How did a writer who never saw a coach, or a palace, or the picture of a coach or a palace, tell of the palace and the people and the multitudes, of the roasting and boiling, of the spiced ale and the dancing?
Whence came her vision of the old woman who weaved her own hair into grey cloth at a crazy loom; of the fortified city in the plain, with cornfields and villages; of floors of ebony and ceilings of silver; of swallows that built in the eaves while the daisies grew thick at the door?
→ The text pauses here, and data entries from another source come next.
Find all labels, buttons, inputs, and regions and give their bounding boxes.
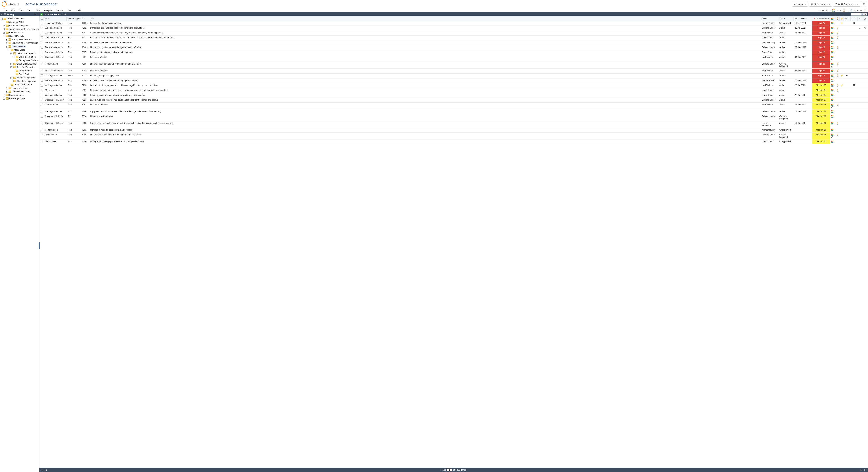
table-row[interactable]: Beachmont StationRisk10826Inaccurate inf… [39, 21, 868, 26]
refresh-icon[interactable]: ⟳ [34, 13, 35, 15]
tree-node[interactable]: +Wellington Station [0, 55, 39, 59]
menu-edit[interactable]: Edit [9, 8, 17, 12]
page-input[interactable] [447, 469, 452, 471]
tree-node[interactable]: +Green Line Expansion [0, 62, 39, 66]
row-checkbox[interactable] [41, 56, 43, 58]
row-checkbox[interactable] [41, 79, 43, 82]
menu-file[interactable]: File [2, 8, 9, 12]
layers-dropdown[interactable]: 🗂 None ▼ [792, 2, 808, 7]
row-checkbox[interactable] [41, 46, 43, 48]
flag-icon[interactable]: ⚑ [856, 9, 859, 12]
expand-icon[interactable]: + [3, 25, 5, 27]
next-page-button[interactable]: ▶ [860, 469, 863, 471]
records-filter-dropdown[interactable]: ⧩ 0. All Records … ▼ [833, 2, 860, 7]
tree-node[interactable]: Stoneybrook Station [0, 59, 39, 62]
tree-node[interactable]: Silver Line Expansion [0, 79, 39, 83]
row-checkbox[interactable] [41, 122, 43, 124]
expand-icon[interactable]: + [13, 56, 15, 58]
row-checkbox[interactable] [41, 70, 43, 72]
expand-icon[interactable]: + [10, 77, 12, 79]
excel-icon[interactable]: X [40, 13, 43, 15]
table-row[interactable]: Chestnut Hill StationRisk7326Idle equipm… [39, 114, 868, 121]
row-checkbox[interactable] [41, 22, 43, 24]
tree-node[interactable]: +Key Processes [0, 31, 39, 34]
row-checkbox[interactable] [41, 103, 43, 106]
search-icon[interactable]: 🔍 [861, 13, 864, 15]
table-row[interactable]: Wellington StationIssue10128Flooding dis… [39, 73, 868, 78]
help-icon[interactable]: ❔ [863, 9, 866, 12]
row-checkbox[interactable] [41, 110, 43, 113]
prev-page-button[interactable]: ◀ [44, 469, 48, 471]
col-header[interactable]: ⚡ [840, 16, 844, 21]
tree-node[interactable]: +Construction & Infrastructure [0, 41, 39, 45]
last-page-button[interactable]: ⏭ [864, 469, 867, 471]
collapse-icon[interactable]: - [1, 18, 3, 20]
menu-view[interactable]: View [25, 8, 34, 12]
expand-icon[interactable]: + [5, 87, 7, 89]
col-header[interactable]: Record Type [67, 16, 81, 21]
col-header[interactable]: Item [44, 16, 67, 21]
expand-icon[interactable]: ⤢ [36, 13, 38, 15]
table-row[interactable]: Chestnut Hill StationRisk7327Planning au… [39, 50, 868, 55]
expand-icon[interactable]: + [10, 63, 12, 65]
expand-icon[interactable]: + [3, 98, 5, 100]
table-row[interactable]: Chestnut Hill StationRisk7328Boring unde… [39, 121, 868, 128]
eye-icon[interactable]: 👁 [860, 9, 863, 12]
table-row[interactable]: Wellington StationRisk7292Dangerous stru… [39, 26, 868, 31]
tree-node[interactable]: +Energy & Mining [0, 87, 39, 90]
select-all-checkbox[interactable] [41, 17, 43, 20]
table-row[interactable]: Track MaintenanceRisk10448Limited supply… [39, 45, 868, 50]
col-header[interactable]: ∞ [858, 16, 863, 21]
collapse-icon[interactable]: - [10, 53, 12, 55]
tree-node[interactable]: +Aerospace & Defense [0, 38, 39, 41]
tree-node[interactable]: -Capital Projects [0, 34, 39, 38]
list-icon[interactable]: ☰ [4, 13, 6, 15]
funnel-icon[interactable]: ⧩ [44, 13, 46, 15]
table-row[interactable]: Wellington StationRisk7302Planning appro… [39, 93, 868, 98]
print-icon[interactable]: 🖶 [822, 9, 825, 12]
splitter-handle[interactable] [39, 242, 40, 249]
expand-icon[interactable]: + [5, 42, 7, 44]
col-header[interactable]: S/D [844, 16, 850, 21]
table-row[interactable]: Wellington StationRisk7293Last minute de… [39, 83, 868, 88]
collapse-icon[interactable]: - [5, 45, 7, 47]
menu-link[interactable]: Link [34, 8, 42, 12]
collapse-icon[interactable]: - [10, 66, 12, 68]
expand-icon[interactable]: + [3, 94, 5, 96]
col-header[interactable]: Status [778, 16, 794, 21]
table-row[interactable]: Davis StationRisk7295Limited supply of e… [39, 133, 868, 139]
table-row[interactable]: Track MaintenanceRisk10437Inclement Weat… [39, 68, 868, 73]
tree-node[interactable]: Davis Station [0, 72, 39, 76]
tree-node[interactable]: +Corporate Compliance [0, 24, 39, 27]
tree-node[interactable]: +Telecommunications [0, 90, 39, 93]
table-row[interactable]: Porter StationRisk7291Increase in materi… [39, 128, 868, 133]
cut-icon[interactable]: ✂ [835, 9, 838, 12]
tree-node[interactable]: Porter Station [0, 69, 39, 72]
refresh-icon[interactable]: ⟳ [818, 9, 821, 12]
paste-icon[interactable]: 📋 [842, 9, 845, 12]
col-header[interactable]: 🚶 [835, 16, 840, 21]
col-header[interactable] [830, 16, 835, 21]
document-icon[interactable]: 🗎 [829, 9, 832, 12]
table-row[interactable]: Wellington StationRisk7296Equipment and … [39, 109, 868, 114]
new-doc-icon[interactable]: 🗋 [846, 9, 849, 12]
activity-tree[interactable]: -Allied Holdings Inc.Corporate ERM+Corpo… [0, 16, 39, 472]
expand-icon[interactable]: + [5, 91, 7, 93]
col-header[interactable]: M/C [850, 16, 858, 21]
tree-node[interactable]: -Allied Holdings Inc. [0, 17, 39, 21]
tree-node[interactable]: -Transportation [0, 45, 39, 48]
row-checkbox[interactable] [41, 140, 43, 143]
row-checkbox[interactable] [41, 27, 43, 29]
clipboard-icon[interactable]: 📄 [849, 9, 852, 12]
first-page-button[interactable]: ⏮ [40, 469, 44, 471]
col-header[interactable]: ID [81, 16, 89, 21]
table-row[interactable]: Wellington StationRisk7297* Contentious … [39, 31, 868, 36]
row-checkbox[interactable] [41, 63, 43, 65]
tree-node[interactable]: +Operations and Shared Services [0, 27, 39, 31]
tree-node[interactable]: Corporate ERM [0, 21, 39, 24]
col-header[interactable]: Title [89, 16, 761, 21]
collapse-icon[interactable]: - [8, 49, 10, 51]
collapse-icon[interactable]: - [3, 35, 5, 37]
expand-icon[interactable]: + [3, 28, 4, 30]
row-checkbox[interactable] [41, 94, 43, 96]
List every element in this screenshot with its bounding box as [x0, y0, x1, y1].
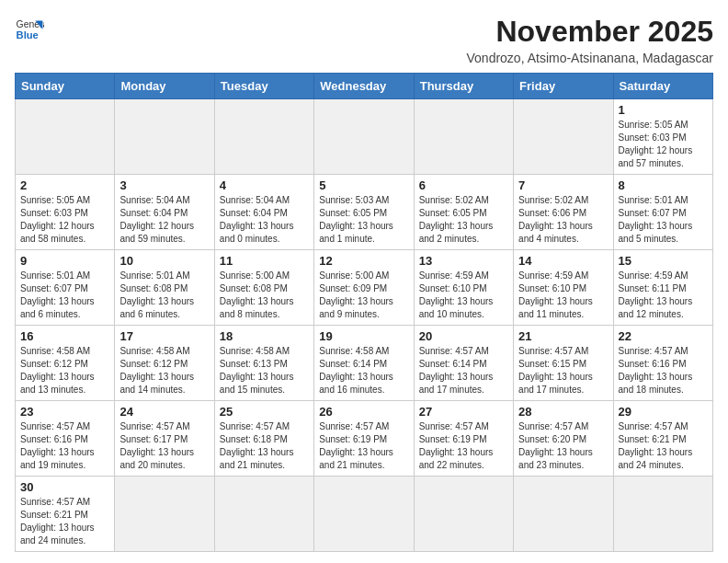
- day-info: Sunrise: 5:00 AM Sunset: 6:09 PM Dayligh…: [319, 270, 408, 321]
- calendar-cell: [314, 99, 414, 175]
- calendar-cell: 12Sunrise: 5:00 AM Sunset: 6:09 PM Dayli…: [314, 250, 414, 326]
- day-number: 10: [119, 254, 209, 268]
- calendar-week-row: 2Sunrise: 5:05 AM Sunset: 6:03 PM Daylig…: [16, 175, 713, 250]
- day-header-wednesday: Wednesday: [314, 74, 414, 99]
- day-number: 25: [220, 405, 309, 419]
- day-info: Sunrise: 4:57 AM Sunset: 6:19 PM Dayligh…: [319, 420, 408, 472]
- day-number: 11: [220, 254, 309, 268]
- calendar-cell: 16Sunrise: 4:58 AM Sunset: 6:12 PM Dayli…: [16, 326, 115, 401]
- calendar-cell: 2Sunrise: 5:05 AM Sunset: 6:03 PM Daylig…: [16, 175, 115, 250]
- day-info: Sunrise: 4:57 AM Sunset: 6:16 PM Dayligh…: [619, 345, 708, 396]
- calendar-cell: [613, 477, 712, 552]
- calendar-cell: [314, 477, 414, 552]
- calendar-week-row: 1Sunrise: 5:05 AM Sunset: 6:03 PM Daylig…: [16, 99, 713, 175]
- day-info: Sunrise: 4:57 AM Sunset: 6:17 PM Dayligh…: [119, 420, 209, 472]
- calendar-header-row: SundayMondayTuesdayWednesdayThursdayFrid…: [16, 74, 713, 99]
- day-number: 17: [119, 329, 209, 343]
- day-number: 2: [20, 178, 109, 192]
- day-info: Sunrise: 4:58 AM Sunset: 6:13 PM Dayligh…: [220, 345, 309, 396]
- day-number: 8: [619, 178, 708, 192]
- day-header-sunday: Sunday: [16, 74, 115, 99]
- day-info: Sunrise: 4:59 AM Sunset: 6:11 PM Dayligh…: [619, 270, 708, 321]
- day-number: 5: [319, 178, 408, 192]
- day-info: Sunrise: 4:59 AM Sunset: 6:10 PM Dayligh…: [419, 270, 508, 321]
- day-number: 29: [619, 405, 708, 419]
- day-info: Sunrise: 4:57 AM Sunset: 6:21 PM Dayligh…: [20, 496, 109, 547]
- calendar-cell: 28Sunrise: 4:57 AM Sunset: 6:20 PM Dayli…: [514, 401, 613, 477]
- day-info: Sunrise: 4:58 AM Sunset: 6:14 PM Dayligh…: [319, 345, 408, 396]
- day-info: Sunrise: 5:02 AM Sunset: 6:05 PM Dayligh…: [419, 194, 508, 246]
- calendar-cell: 30Sunrise: 4:57 AM Sunset: 6:21 PM Dayli…: [16, 477, 115, 552]
- calendar-cell: 4Sunrise: 5:04 AM Sunset: 6:04 PM Daylig…: [214, 175, 313, 250]
- day-info: Sunrise: 5:05 AM Sunset: 6:03 PM Dayligh…: [619, 119, 708, 170]
- calendar-cell: 26Sunrise: 4:57 AM Sunset: 6:19 PM Dayli…: [314, 401, 414, 477]
- calendar-cell: 6Sunrise: 5:02 AM Sunset: 6:05 PM Daylig…: [414, 175, 513, 250]
- day-info: Sunrise: 5:04 AM Sunset: 6:04 PM Dayligh…: [119, 194, 209, 246]
- calendar-cell: [115, 99, 214, 175]
- calendar-cell: 27Sunrise: 4:57 AM Sunset: 6:19 PM Dayli…: [414, 401, 513, 477]
- calendar-cell: 21Sunrise: 4:57 AM Sunset: 6:15 PM Dayli…: [514, 326, 613, 401]
- day-number: 7: [518, 178, 608, 192]
- calendar-table: SundayMondayTuesdayWednesdayThursdayFrid…: [15, 73, 713, 552]
- day-number: 24: [119, 405, 209, 419]
- day-info: Sunrise: 4:59 AM Sunset: 6:10 PM Dayligh…: [518, 270, 608, 321]
- day-number: 15: [619, 254, 708, 268]
- day-number: 19: [319, 329, 408, 343]
- month-title: November 2025: [467, 15, 714, 49]
- calendar-cell: 7Sunrise: 5:02 AM Sunset: 6:06 PM Daylig…: [514, 175, 613, 250]
- day-info: Sunrise: 5:03 AM Sunset: 6:05 PM Dayligh…: [319, 194, 408, 246]
- calendar-cell: 25Sunrise: 4:57 AM Sunset: 6:18 PM Dayli…: [214, 401, 313, 477]
- calendar-week-row: 30Sunrise: 4:57 AM Sunset: 6:21 PM Dayli…: [16, 477, 713, 552]
- calendar-week-row: 16Sunrise: 4:58 AM Sunset: 6:12 PM Dayli…: [16, 326, 713, 401]
- day-info: Sunrise: 4:57 AM Sunset: 6:19 PM Dayligh…: [419, 420, 508, 472]
- calendar-cell: 14Sunrise: 4:59 AM Sunset: 6:10 PM Dayli…: [514, 250, 613, 326]
- day-number: 3: [119, 178, 209, 192]
- calendar-cell: [214, 99, 313, 175]
- day-number: 22: [619, 329, 708, 343]
- calendar-cell: 11Sunrise: 5:00 AM Sunset: 6:08 PM Dayli…: [214, 250, 313, 326]
- calendar-cell: [414, 477, 513, 552]
- day-info: Sunrise: 5:00 AM Sunset: 6:08 PM Dayligh…: [220, 270, 309, 321]
- calendar-cell: 19Sunrise: 4:58 AM Sunset: 6:14 PM Dayli…: [314, 326, 414, 401]
- day-number: 16: [20, 329, 109, 343]
- day-number: 20: [419, 329, 508, 343]
- day-header-tuesday: Tuesday: [214, 74, 313, 99]
- calendar-cell: 15Sunrise: 4:59 AM Sunset: 6:11 PM Dayli…: [613, 250, 712, 326]
- day-info: Sunrise: 5:05 AM Sunset: 6:03 PM Dayligh…: [20, 194, 109, 246]
- logo: General Blue: [15, 15, 44, 44]
- title-area: November 2025 Vondrozo, Atsimo-Atsinanan…: [467, 15, 714, 65]
- day-number: 1: [619, 103, 708, 117]
- day-number: 4: [220, 178, 309, 192]
- calendar-cell: [514, 477, 613, 552]
- calendar-week-row: 23Sunrise: 4:57 AM Sunset: 6:16 PM Dayli…: [16, 401, 713, 477]
- calendar-cell: 5Sunrise: 5:03 AM Sunset: 6:05 PM Daylig…: [314, 175, 414, 250]
- calendar-cell: 17Sunrise: 4:58 AM Sunset: 6:12 PM Dayli…: [115, 326, 214, 401]
- day-number: 13: [419, 254, 508, 268]
- day-number: 14: [518, 254, 608, 268]
- day-number: 28: [518, 405, 608, 419]
- day-info: Sunrise: 5:04 AM Sunset: 6:04 PM Dayligh…: [220, 194, 309, 246]
- calendar-cell: [514, 99, 613, 175]
- calendar-cell: 8Sunrise: 5:01 AM Sunset: 6:07 PM Daylig…: [613, 175, 712, 250]
- logo-icon: General Blue: [15, 15, 44, 44]
- day-number: 26: [319, 405, 408, 419]
- day-info: Sunrise: 4:57 AM Sunset: 6:20 PM Dayligh…: [518, 420, 608, 472]
- calendar-cell: 20Sunrise: 4:57 AM Sunset: 6:14 PM Dayli…: [414, 326, 513, 401]
- day-number: 21: [518, 329, 608, 343]
- calendar-cell: 24Sunrise: 4:57 AM Sunset: 6:17 PM Dayli…: [115, 401, 214, 477]
- calendar-cell: 10Sunrise: 5:01 AM Sunset: 6:08 PM Dayli…: [115, 250, 214, 326]
- day-number: 30: [20, 480, 109, 494]
- day-number: 18: [220, 329, 309, 343]
- day-info: Sunrise: 5:01 AM Sunset: 6:08 PM Dayligh…: [119, 270, 209, 321]
- day-info: Sunrise: 5:01 AM Sunset: 6:07 PM Dayligh…: [619, 194, 708, 246]
- day-header-thursday: Thursday: [414, 74, 513, 99]
- calendar-cell: [16, 99, 115, 175]
- day-info: Sunrise: 5:01 AM Sunset: 6:07 PM Dayligh…: [20, 270, 109, 321]
- calendar-cell: 23Sunrise: 4:57 AM Sunset: 6:16 PM Dayli…: [16, 401, 115, 477]
- day-info: Sunrise: 4:57 AM Sunset: 6:16 PM Dayligh…: [20, 420, 109, 472]
- location: Vondrozo, Atsimo-Atsinanana, Madagascar: [467, 51, 714, 65]
- day-header-friday: Friday: [514, 74, 613, 99]
- day-header-monday: Monday: [115, 74, 214, 99]
- day-info: Sunrise: 4:58 AM Sunset: 6:12 PM Dayligh…: [119, 345, 209, 396]
- day-info: Sunrise: 5:02 AM Sunset: 6:06 PM Dayligh…: [518, 194, 608, 246]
Had her descriptions been borrowed, the wonder of them would cease. But her words are her own, and they are used sparingly, as by one who sees too vividly what she is describing to add one unnecessary or indistinct touch. She seems as much at home under the sea, among hills of marble and rocks of spa, as with the shepherds on the moorland, or when she tells of the spring and the budding of the topmost boughs.
The enrichment of little Snowflower, by the King's gifts, links these stories together as artistically as the telling of the princess's raiment in that beautiful book "A Digit of the Moon;" and right glad we are when the poorly clad little girl takes her place among the grand courtiers, and is led away to happiness by the Prince.
Frances Browne's list of contributions to children's literature is a long one. In reading these books one is surprised by the size of her imaginative territory; by the diversity of the knowledge she acquired.
One, "The Exile's Trust," is a story of the French Revolution, in which Charlotte Corday is introduced; and in it are descriptions of the scenery of Lower Normandy; another, "The First of the African Diamonds," is a tale of the Dutch and the banks of the Orange River. Then, in "The Young Foresters," she conducts her young heroes to Archangel, to see the fine frost and clear sky, the long winter nights and long summer days, to adventure with wolves in the forest and with pirates by sea.
In "The Dangerous Guest" she is in the time of the Young Pretender, and in "The Eriksons," "The Clever Boy," and "Our Uncle the Traveller," she wanders far and wide.
In reviewing her subjects one realises afresh the richness of the world she created within her own darkness.
A wonderful law of Exchange keeps safe the precious things of Life, and it operates by strange and unexpected means. In this instance it was most beautifully maintained; for Frances Browne, the iron of calamity was transmuted to gold.
Thus it has been, and thus it shall be; so long as the world shall last, circumstance shall not conquer a strong and beautiful spirit.